Confidarmi e confessarmi con un sacerdote è stato da una parte liberatorio e dall’altra un po’ meno facile di quello che credessi, un po’ per il peso della colpa che mi sentivo addosso e di cui poi mi sono effettivamente alleggerita parlandone, un po’ perchè pensavo che il colloquio- confessione avvenisse diversamente, ovvero che non ci fosse un diretto contatto visivo -viso a viso- ma che ci dividesse una grata, cosa che non ho trovato. Ciò mi ha leggermente colta di sorpresa, pensavo alla confessione come ad un “momento” più riservato per il fedele. Una persona può non riuscire a dire tutto quello che sente, per imbarazzo o mancanza di libertà con un contatto immediato così diretto.
Non che io stia cercando soltanto un luogo-studio- dove entrare e sostare per ricevere delle parole di sostegno, attenzione e cura, più che altro cerco ovviamente un buon/a psicologo/psicologa, ma nel primo impatto con un medico ogni cosa che mi impressiona la tengo in considerazione, anche lo studio in cui dovrò recarmi.
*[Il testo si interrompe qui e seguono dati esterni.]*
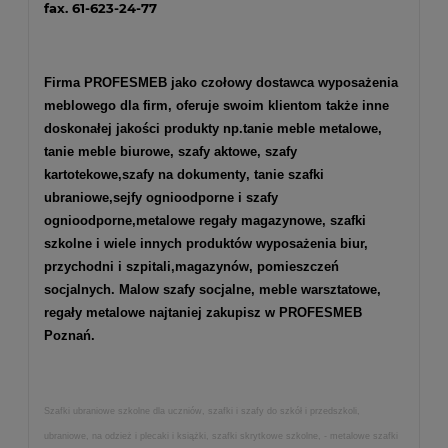
fax. 61-623-24-77
Firma PROFESMEB jako czołowy dostawca wyposażenia
meblowego dla firm, oferuje swoim klientom także inne
doskonałej jakości produkty np.
tanie meble metalowe
,
tanie meble biurowe
,
szafy aktowe
,
szafy
kartotekowe
,
szafy na dokumenty
,
tanie szafki
ubraniowe
,
sejfy ognioodporne
i
szafy
ognioodporne
,
metalowe regały magazynowe
,
szafki
szkolne
i wiele innych produktów wyposażenia biur,
przychodni i szpitali,magazynów, pomieszczeń
socjalnych. Malow szafy socjalne, meble warsztatowe,
regały metalowe najtaniej zakupisz w PROFESMEB
Poznań.
Szafki ubraniowe szkolne dla uczniów, szafki i szafy do szkół i przedszkoli,
ubraniowe, na odzież i plecaki i książki, szafki skrytkowe szkolne, - metalowe szafki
Saranno scuse per non addentrarmi in una cura per la mia psiche? Cosa che potrebbe benissimo essere… se è così dovrò comunque superarla, visto che sto ancora accusando i sintomi di un nuovo vecchio trauma dell’anno scorso. Sono sicura, perchè me ne sono accorta purtroppo di recente, di subire il dolore per la morte ingiusta e rapida di una persona alla quale ho voluto bene fin da quando ero un bambina. La sua morte mi ha tolto un pezzo della mia infanzia, oltre lui.